## Work order
Make an exact copy of the records, leaving out the images.

□ □ □ □ □ □ □

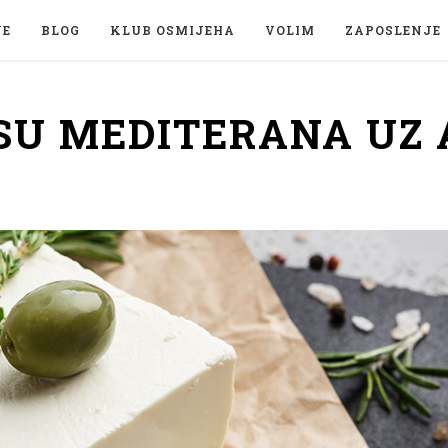
JE
BLOG
KLUB OSMIJEHA
VOLIM
ZAPOSLENJE
SU MEDITERANA UZ 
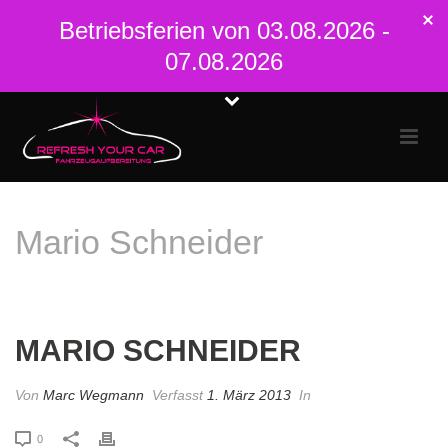
Betriebsferien von 03.08.2026 -
07.08.2026
Mario Schneider
STARTSEITE
»
MARIO SCHNEIDER
MARIO SCHNEIDER
Von
Marc Wegmann
Verfasst
1. März 2013
In
0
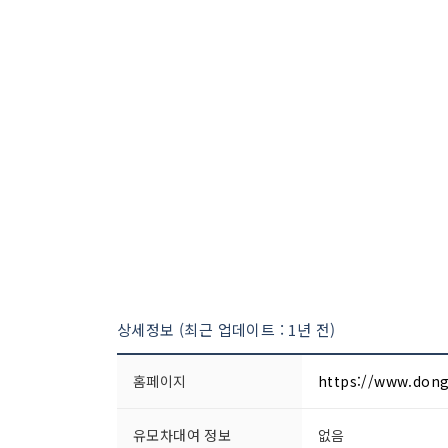
상세정보 (최근 업데이트 : 1년 전)
홈페이지
https://www.dong
유모차대여 정보
없음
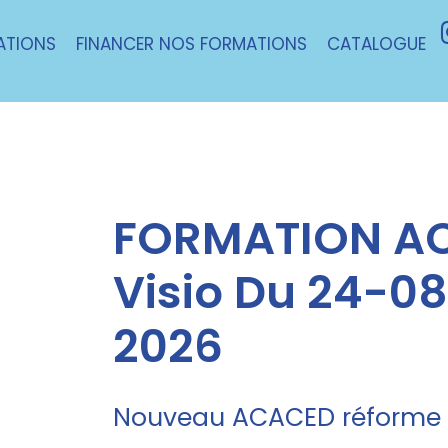
ATIONS
FINANCER NOS FORMATIONS
CATALOGUE
FORMATION AC
Visio Du 24-0
2026
Nouveau ACACED réforme 1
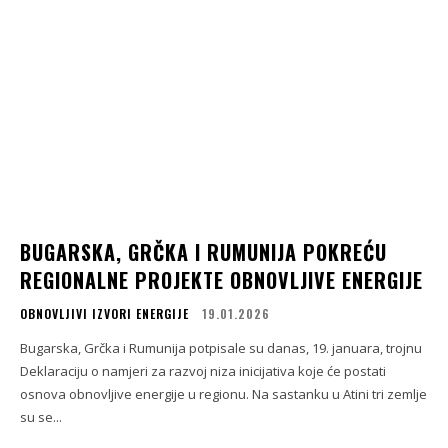
BUGARSKA, GRČKA I RUMUNIJA POKREĆU
REGIONALNE PROJEKTE OBNOVLJIVE ENERGIJE
OBNOVLJIVI IZVORI ENERGIJE
19.01.2026
Bugarska, Grčka i Rumunija potpisale su danas, 19. januara, trojnu
Deklaraciju o namjeri za razvoj niza inicijativa koje će postati
osnova obnovljive energije u regionu. Na sastanku u Atini tri zemlje
su se...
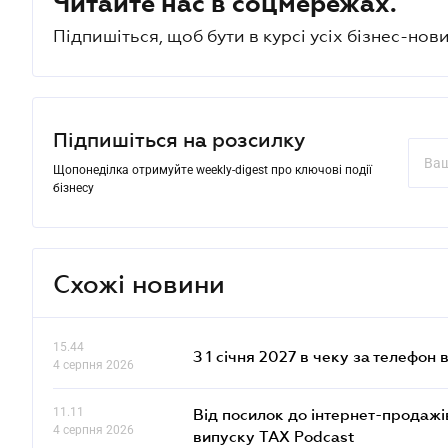
Читайте нас в соцмережах.
Підпишіться, щоб бути в курсі усіх бізнес-нови
Підпишіться на розсилку
Щопонеділка отримуйте weekly-digest про ключові події
бізнесу
Схожі новини
15.44
З 1 січня 2027 в чеку за телефон
4 серпня 2026
11.11
Від посилок до інтернет-продажі
4 серпня 2026
випуску TAX Podcast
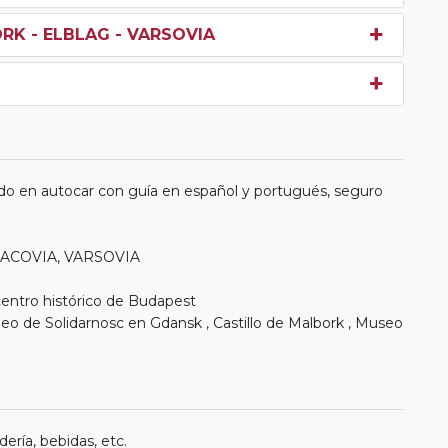
RK - ELBLAG - VARSOVIA
do en autocar con guía en español y portugués, seguro
CRACOVIA, VARSOVIA
 centro histórico de Budapest
eo de Solidarnosc en Gdansk , Castillo de Malbork , Museo
ería, bebidas, etc.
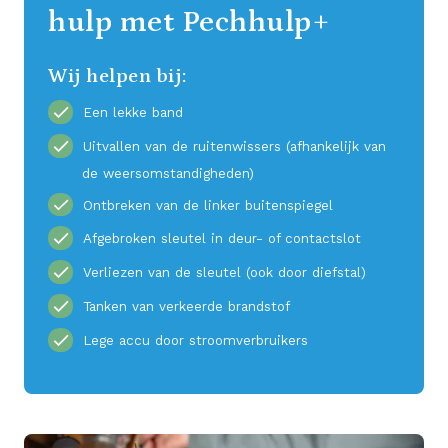
hulp met Pechhulp+
Wij helpen bij:
Een lekke band
Uitvallen van de ruitenwissers (afhankelijk van
de weersomstandigheden)
Ontbreken van de linker buitenspiegel
Afgebroken sleutel in deur- of contactslot
Verliezen van de sleutel (ook door diefstal)
Tanken van verkeerde brandstof
Lege accu door stroomverbruikers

□ □ □ □ □ □ □

## Task response
JE
BLOG
KLUB OSMIJEHA
VOLIM
ZAPOSLENJE
SU MEDITERANA UZ 
Betriebsferien von 03.08.2026 -
07.08.2026
Mario Schneider
STARTSEITE
»
MARIO SCHNEIDER
MARIO SCHNEIDER
Von
Marc Wegmann
Verfasst
1. März 2013
In
0
상세정보 (최근 업데이트 : 1년 전)
홈페이지
https://www.dong
유모차대여 정보
없음
ATIONS
FINANCER NOS FORMATIONS
CATALOGUE
FORMATION AC
Visio Du 24-0
2026
Nouveau ACACED réforme 1
BUGARSKA, GRČKA I RUMUNIJA POKREĆU
REGIONALNE PROJEKTE OBNOVLJIVE ENERGIJE
OBNOVLJIVI IZVORI ENERGIJE
19.01.2026
Bugarska, Grčka i Rumunija potpisale su danas, 19. januara, trojnu
Deklaraciju o namjeri za razvoj niza inicijativa koje će postati
osnova obnovljive energije u regionu. Na sastanku u Atini tri zemlje
su se...
Читайте нас в соцмережах.
Підпишіться, щоб бути в курсі усіх бізнес-нови
Підпишіться на розсилку
Щопонеділка отримуйте weekly-digest про ключові події
бізнесу
Схожі новини
15.44
З 1 січня 2027 в чеку за телефон
4 серпня 2026
11.11
Від посилок до інтернет-продажі
4 серпня 2026
випуску TAX Podcast
RK - ELBLAG - VARSOVIA
do en autocar con guía en español y portugués, seguro
CRACOVIA, VARSOVIA
 centro histórico de Budapest
eo de Solidarnosc en Gdansk , Castillo de Malbork , Museo
ería, bebidas, etc.
hulp met Pechhulp+
Wij helpen bij:
Een lekke band
Uitvallen van de ruitenwissers (afhankelijk van
de weersomstandigheden)
Ontbreken van de linker buitenspiegel
Afgebroken sleutel in deur- of contactslot
Verliezen van de sleutel (ook door diefstal)
Tanken van verkeerde brandstof
Lege accu door stroomverbruikers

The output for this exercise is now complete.